PM2.5 merupakan partikel polutan yang berukuran lebih kecil dari 2,5 mikrometer, yang mengendap di saluran pernapasan dan jauh di dalam paru-paru sehingga menyebabkan gangguan kesehatan. Partikel-partikel ini adalah potongan-potongan kecil padatan dan air yang tersuspensi di udara. Partikel-partikel ini berasal dari kendaraan jalan raya, termasuk emisi karbon dari mesin, sisa logam dan karet dari keausan mesin, serta serpihan dan debu dari permukaan jalan.
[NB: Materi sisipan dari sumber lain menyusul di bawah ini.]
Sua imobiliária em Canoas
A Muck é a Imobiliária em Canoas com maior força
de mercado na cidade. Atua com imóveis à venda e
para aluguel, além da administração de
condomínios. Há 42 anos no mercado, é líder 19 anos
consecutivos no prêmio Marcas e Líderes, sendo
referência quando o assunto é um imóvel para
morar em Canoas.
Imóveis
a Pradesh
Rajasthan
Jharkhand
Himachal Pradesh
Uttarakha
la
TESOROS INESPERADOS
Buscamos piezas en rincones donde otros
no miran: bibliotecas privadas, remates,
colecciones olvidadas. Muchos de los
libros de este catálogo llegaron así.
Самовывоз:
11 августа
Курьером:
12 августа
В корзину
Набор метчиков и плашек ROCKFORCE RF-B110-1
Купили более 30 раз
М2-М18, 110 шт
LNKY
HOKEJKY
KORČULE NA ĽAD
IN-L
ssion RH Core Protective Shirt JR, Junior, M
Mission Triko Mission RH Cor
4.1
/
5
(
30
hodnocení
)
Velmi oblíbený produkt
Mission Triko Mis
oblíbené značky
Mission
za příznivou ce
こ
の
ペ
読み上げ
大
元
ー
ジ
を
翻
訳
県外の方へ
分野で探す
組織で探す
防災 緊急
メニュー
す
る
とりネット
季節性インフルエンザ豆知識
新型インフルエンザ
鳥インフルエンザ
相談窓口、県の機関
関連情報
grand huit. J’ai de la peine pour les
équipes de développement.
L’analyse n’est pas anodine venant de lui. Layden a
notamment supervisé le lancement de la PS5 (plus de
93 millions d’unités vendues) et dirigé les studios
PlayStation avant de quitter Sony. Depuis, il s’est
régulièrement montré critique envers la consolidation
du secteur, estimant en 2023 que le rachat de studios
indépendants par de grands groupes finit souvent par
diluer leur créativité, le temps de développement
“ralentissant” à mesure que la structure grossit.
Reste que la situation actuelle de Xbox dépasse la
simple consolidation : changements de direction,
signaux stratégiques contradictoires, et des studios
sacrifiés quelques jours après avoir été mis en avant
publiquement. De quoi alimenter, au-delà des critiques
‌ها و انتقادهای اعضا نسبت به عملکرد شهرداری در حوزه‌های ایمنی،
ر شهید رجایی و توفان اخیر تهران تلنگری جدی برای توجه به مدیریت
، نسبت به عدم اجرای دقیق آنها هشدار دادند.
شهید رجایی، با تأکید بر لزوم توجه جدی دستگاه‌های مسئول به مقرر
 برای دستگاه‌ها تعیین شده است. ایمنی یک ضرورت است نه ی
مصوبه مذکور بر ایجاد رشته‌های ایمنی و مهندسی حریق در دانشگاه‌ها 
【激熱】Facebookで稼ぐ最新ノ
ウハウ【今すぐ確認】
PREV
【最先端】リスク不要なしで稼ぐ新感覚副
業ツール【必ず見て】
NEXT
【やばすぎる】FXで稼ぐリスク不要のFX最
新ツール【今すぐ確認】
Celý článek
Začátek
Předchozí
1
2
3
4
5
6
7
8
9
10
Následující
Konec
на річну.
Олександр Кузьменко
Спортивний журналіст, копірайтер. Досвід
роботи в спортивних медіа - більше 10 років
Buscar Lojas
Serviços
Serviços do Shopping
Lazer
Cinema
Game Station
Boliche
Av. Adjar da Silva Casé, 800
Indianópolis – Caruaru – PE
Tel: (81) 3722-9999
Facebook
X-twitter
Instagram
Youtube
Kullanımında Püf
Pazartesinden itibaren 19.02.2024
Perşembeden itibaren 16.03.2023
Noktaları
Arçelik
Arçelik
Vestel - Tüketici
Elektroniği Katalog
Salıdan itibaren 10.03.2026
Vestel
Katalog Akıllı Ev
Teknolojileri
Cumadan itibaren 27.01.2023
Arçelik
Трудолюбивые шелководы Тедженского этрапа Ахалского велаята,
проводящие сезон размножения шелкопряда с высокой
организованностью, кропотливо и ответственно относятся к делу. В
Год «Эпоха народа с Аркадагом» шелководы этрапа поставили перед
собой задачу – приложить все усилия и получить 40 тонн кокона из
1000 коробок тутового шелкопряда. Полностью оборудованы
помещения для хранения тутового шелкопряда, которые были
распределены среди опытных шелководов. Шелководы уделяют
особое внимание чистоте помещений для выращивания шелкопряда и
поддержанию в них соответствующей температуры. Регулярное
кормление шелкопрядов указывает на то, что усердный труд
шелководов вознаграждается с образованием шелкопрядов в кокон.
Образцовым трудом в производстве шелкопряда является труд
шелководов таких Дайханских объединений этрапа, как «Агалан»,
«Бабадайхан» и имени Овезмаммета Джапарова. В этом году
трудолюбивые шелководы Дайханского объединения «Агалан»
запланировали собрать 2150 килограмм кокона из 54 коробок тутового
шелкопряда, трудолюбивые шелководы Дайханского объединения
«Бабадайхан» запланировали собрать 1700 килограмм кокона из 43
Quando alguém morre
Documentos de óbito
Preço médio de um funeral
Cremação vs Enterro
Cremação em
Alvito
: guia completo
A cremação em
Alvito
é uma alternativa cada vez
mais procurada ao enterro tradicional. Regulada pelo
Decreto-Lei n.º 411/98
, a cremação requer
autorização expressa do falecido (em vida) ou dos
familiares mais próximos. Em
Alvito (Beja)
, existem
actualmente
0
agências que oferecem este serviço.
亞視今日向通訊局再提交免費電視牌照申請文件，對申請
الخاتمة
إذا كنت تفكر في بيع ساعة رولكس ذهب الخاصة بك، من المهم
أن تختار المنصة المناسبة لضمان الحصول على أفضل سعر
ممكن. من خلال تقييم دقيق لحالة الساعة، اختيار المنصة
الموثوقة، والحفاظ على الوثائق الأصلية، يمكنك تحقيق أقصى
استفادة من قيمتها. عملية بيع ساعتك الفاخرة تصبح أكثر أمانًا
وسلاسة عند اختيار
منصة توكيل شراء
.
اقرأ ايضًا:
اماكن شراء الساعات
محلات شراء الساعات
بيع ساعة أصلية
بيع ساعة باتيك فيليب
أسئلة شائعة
Partikel-partikel ini berasal dari bahan konstruksi dan industri termasuk debu di udara, garam laut, serbuk sari, dan partikel tanah.
Profesor Jill Belch, pakar pengobatan paru-paru dan polusi udara di Universitas Dundee, yang tidak terlibat dalam penelitian ini, mengatakan: “Ini adalah studi penting yang menghubungkan efek lebih beracun terhadap polusi udara terutama dengan partikel kecil PM2.5.
“Infertilitas dapat menjadi bencana bagi sebagian orang, dan dampak negatif yang diketahui terhadap kualitas dan motilitas sperma mungkin berperan dalam hal ini. Perhatian lebih harus diberikan untuk mencapai batasan hukum polusi udara oleh Pemerintah dan Pihak Berwenang.”